Both GLM-5 and DeepSeek V3.2-Speciale hit 77.8% on SWE-Bench Verified, the highest scores on this particular benchmark variant. However, their performance on the harder SWE-Bench Pro subset trails the leaders significantly, suggesting strength on more straightforward issues but limitations on complex multi-file changes. This highlights why looking at a single benchmark number can be misleading.

GPT-5.3-Codex Is Built for Code

OpenAI's dedicated coding model, GPT-5.3-Codex, leads on SWE-Bench Pro at 56.4%, demonstrating particular strength on the hardest software engineering problems. It also tops LiveCodeBench, indicating strong algorithmic reasoning. This model is specifically fine-tuned for code generation and understanding, trading some general-purpose ability for coding specialization.

The SWE-Bench Verified vs. Pro Gap

The difference between SWE-Bench Verified and Pro scores is revealing. Verified tasks are human-validated to be solvable and tend to involve single-file changes with clear specifications. Pro tasks require navigating ambiguous requirements, modifying multiple files, and understanding complex codebases at a deeper level. The best models see their scores drop by 25-30 percentage points from Verified to Pro, indicating that truly complex software engineering remains a major challenge.

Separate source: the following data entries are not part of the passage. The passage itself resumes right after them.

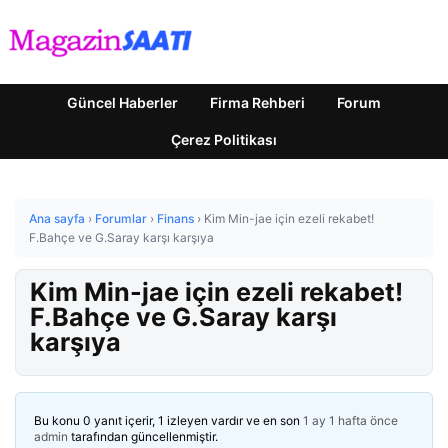
Güncel Haberler
Firma Rehberi
Forum
Çerez Politikası
Ana sayfa
›
Forumlar
›
Finans
›
Kim Min-jae için ezeli rekabet!
F.Bahçe ve G.Saray karşı karşıya
Kim Min-jae için ezeli rekabet!
F.Bahçe ve G.Saray karşı
karşıya
Bu konu 0 yanıt içerir, 1 izleyen vardır ve en son
1 ay 1 hafta önce
admin
tarafından güncellenmiştir.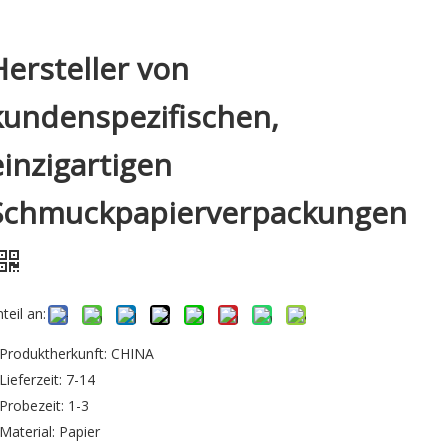
Hersteller von
kundenspezifischen,
einzigartigen
Schmuckpapierverpackungen
teil an:
Produktherkunft: CHINA
Lieferzeit: 7-14
Probezeit: 1-3
Material: Papier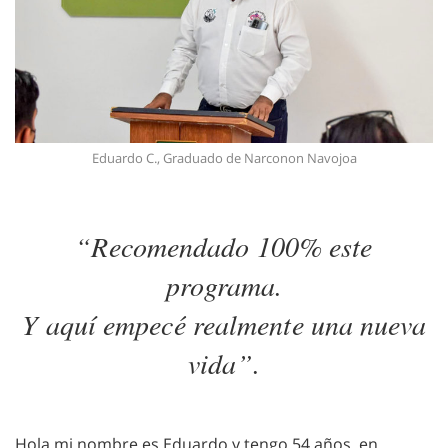
Eduardo C., Graduado de Narconon Navojoa
“Recomendado 100% este
programa.
Y aquí empecé realmente una nueva
vida”.
Hola mi nombre es Eduardo y tengo 54 años, en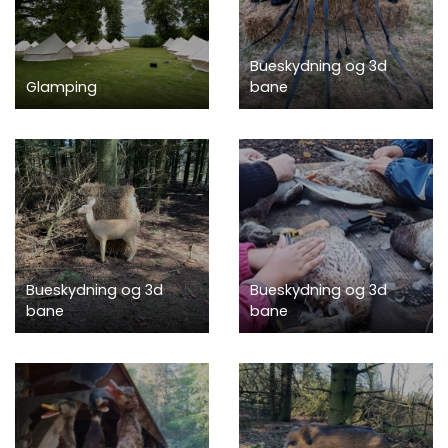
Bueskydning og 3d
Glamping
bane
Bueskydning og 3d
Bueskydning og 3d
bane
bane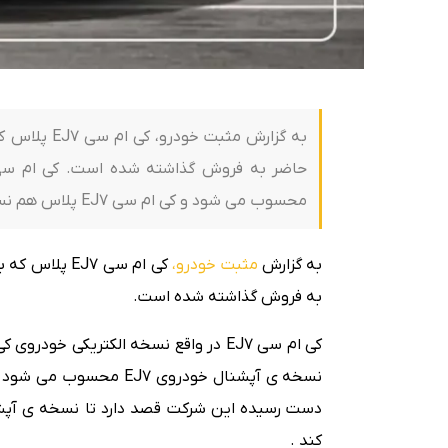
به گزارش مث
محسوب می شود و کی ام سی EJ7 پلاس هم نسخه ی آپشنال خودروی EJ7 محسوب […]
به گزارش
مثبت خودرو،
کی ام سی EJ7
به فروش گذاشته شده است.
نسخه ی آپشنال خودروی 7
کند .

Why Coding Benchmarks Matter

Coding ability is a proxy for some of the most valuable capabilities an AI model can have. Writing correct code requires understanding precise specifications, reasoning about edge cases, maintaining internal consistency across a complex output, and grounding responses in concrete, testable behavior. A model that writes good code is usually also strong at structured reasoning, careful analysis, and following detailed instructions.

For businesses evaluating AI models, coding benchmarks offer the most reliable signal of practical utility. Unlike knowledge benchmarks where the difference between 85% and 88% is hard to feel in practice, the difference between a model that resolves 55% of real GitHub issues versus one that resolves 72% translates directly into developer productivity.

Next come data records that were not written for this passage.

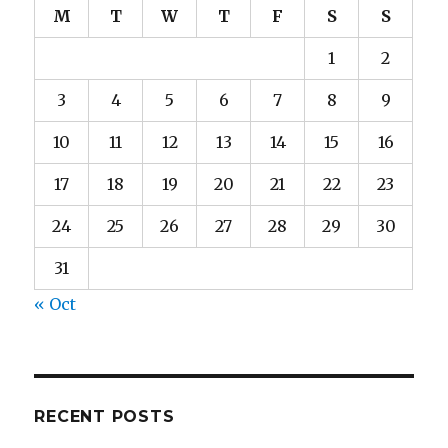
M
T
W
T
F
S
S
1
2
3
4
5
6
7
8
9
10
11
12
13
14
15
16
17
18
19
20
21
22
23
24
25
26
27
28
29
30
31
« Oct
RECENT POSTS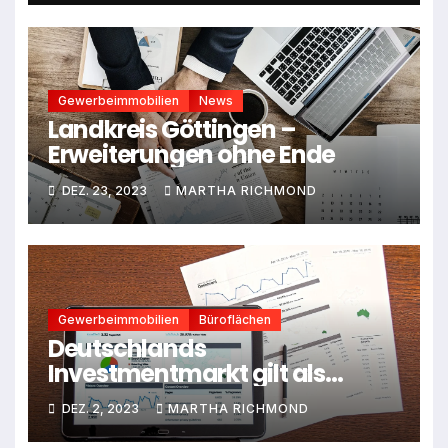
Gewerbeimmobilien
News
Landkreis Göttingen –
Erweiterungen ohne Ende
DEZ. 23, 2023
MARTHA RICHMOND
Gewerbeimmobilien
Büroflächen
Deutschlands
Investmentmarkt gilt als
unterbewertet
DEZ. 2, 2023
MARTHA RICHMOND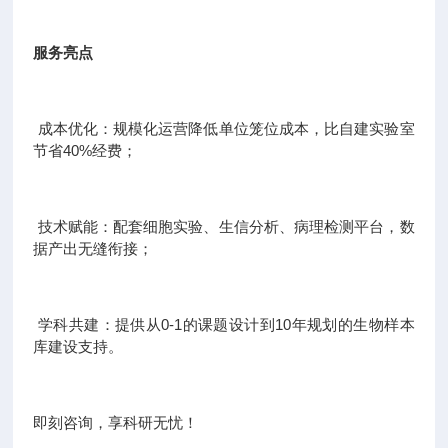
服务亮点
成本优化：规模化运营降低单位笼位成本，比自建实验室
节省40%经费；
技术赋能：配套细胞实验、生信分析、病理检测平台，数
据产出无缝衔接；
学科共建：提供从0-1的课题设计到10年规划的生物样本
库建设支持。
即刻咨询，享科研无忧！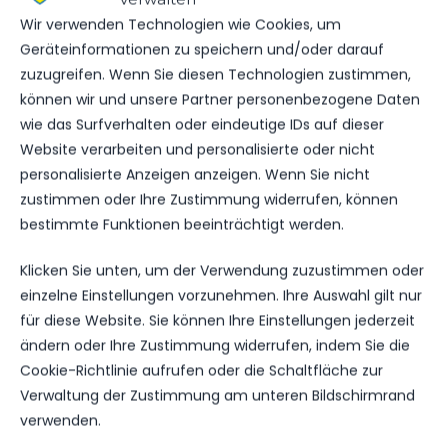
Wir verwenden Technologien wie Cookies, um
Geräteinformationen zu speichern und/oder darauf
zuzugreifen. Wenn Sie diesen Technologien zustimmen,
NÄCHSTER BEITRAG
können wir und unsere Partner personenbezogene Daten
AUSWÄRTS KALT UND WARM
wie das Surfverhalten oder eindeutige IDs auf dieser
VERSORGT
Website verarbeiten und personalisierte oder nicht
personalisierte Anzeigen anzeigen. Wenn Sie nicht
zustimmen oder Ihre Zustimmung widerrufen, können
bestimmte Funktionen beeinträchtigt werden.
WEITERE MELDUNGEN
DAS KÖNNTE DICH
Klicken Sie unten, um der Verwendung zuzustimmen oder
einzelne Einstellungen vorzunehmen. Ihre Auswahl gilt nur
AUCH INTERESSIEREN.
für diese Website. Sie können Ihre Einstellungen jederzeit
ändern oder Ihre Zustimmung widerrufen, indem Sie die
Cookie-Richtlinie aufrufen oder die Schaltfläche zur
Verwaltung der Zustimmung am unteren Bildschirmrand
1.MÄNNER
verwenden.
TIM MEYER WECHSELT ZU GERMANIA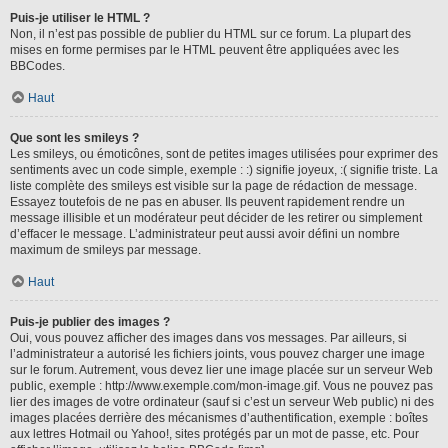
Puis-je utiliser le HTML ?
Non, il n’est pas possible de publier du HTML sur ce forum. La plupart des
mises en forme permises par le HTML peuvent être appliquées avec les
BBCodes.
Haut
Que sont les smileys ?
Les smileys, ou émoticônes, sont de petites images utilisées pour exprimer des
sentiments avec un code simple, exemple : :) signifie joyeux, :( signifie triste. La
liste complète des smileys est visible sur la page de rédaction de message.
Essayez toutefois de ne pas en abuser. Ils peuvent rapidement rendre un
message illisible et un modérateur peut décider de les retirer ou simplement
d’effacer le message. L’administrateur peut aussi avoir défini un nombre
maximum de smileys par message.
Haut
Puis-je publier des images ?
Oui, vous pouvez afficher des images dans vos messages. Par ailleurs, si
l’administrateur a autorisé les fichiers joints, vous pouvez charger une image
sur le forum. Autrement, vous devez lier une image placée sur un serveur Web
public, exemple : http://www.exemple.com/mon-image.gif. Vous ne pouvez pas
lier des images de votre ordinateur (sauf si c’est un serveur Web public) ni des
images placées derrière des mécanismes d’authentification, exemple : boîtes
aux lettres Hotmail ou Yahoo!, sites protégés par un mot de passe, etc. Pour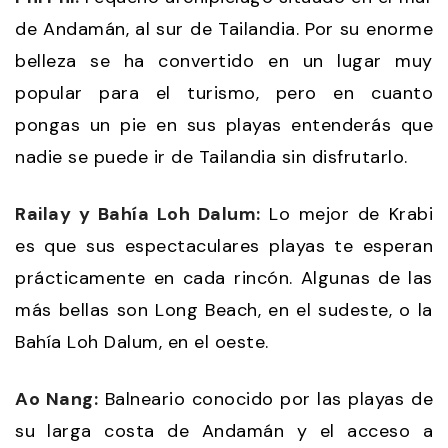
de Andamán, al sur de Tailandia. Por su enorme
belleza se ha convertido en un lugar muy
popular para el turismo, pero en cuanto
pongas un pie en sus playas entenderás que
nadie se puede ir de Tailandia sin disfrutarlo.
Railay y Bahía Loh Dalum:
Lo mejor de Krabi
es que sus espectaculares playas te esperan
prácticamente en cada rincón. Algunas de las
más bellas son Long Beach, en el sudeste, o la
Bahía Loh Dalum, en el oeste.
Ao Nang:
Balneario conocido por las playas de
su larga costa de Andamán y el acceso a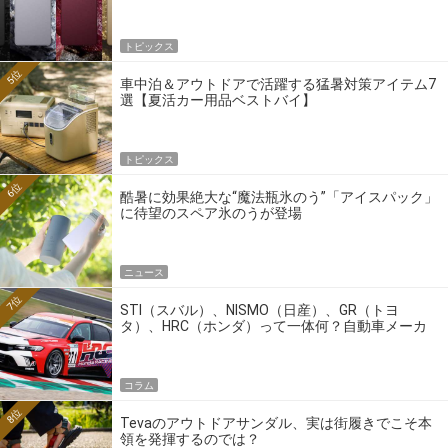
トピックス
5位
車中泊＆アウトドアで活躍する猛暑対策アイテム7
選【夏活カー用品ベストバイ】
トピックス
6位
酷暑に効果絶大な“魔法瓶氷のう”「アイスパック」
に待望のスペア氷のうが登場
ニュース
7位
STI（スバル）、NISMO（日産）、GR（トヨ
タ）、HRC（ホンダ）って一体何？自動車メーカ
ーの4大ワークスブランドを探る
コラム
8位
Tevaのアウトドアサンダル、実は街履きでこそ本
領を発揮するのでは？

Choosing the Right Model for Coding

For general software engineering (fixing bugs, adding features, code review), Claude Opus 4.6 and GPT-5.3-Codex are the strongest choices. For competitive programming and algorithmic challenges, GPT-5.3-Codex and Claude Opus 4.6 lead on LiveCodeBench. For cost-sensitive coding tasks, DeepSeek V3.2-Speciale delivers near-frontier performance at a fraction of the price. And for self-hosted coding assistants, GLM-5 and Llama 4 Maverick offer strong open-weight options.

The coding benchmark landscape continues to evolve. We expect new benchmarks targeting agentic coding, multi-step debugging, and full-stack development to emerge in the coming months, giving an even richer picture of AI coding capability.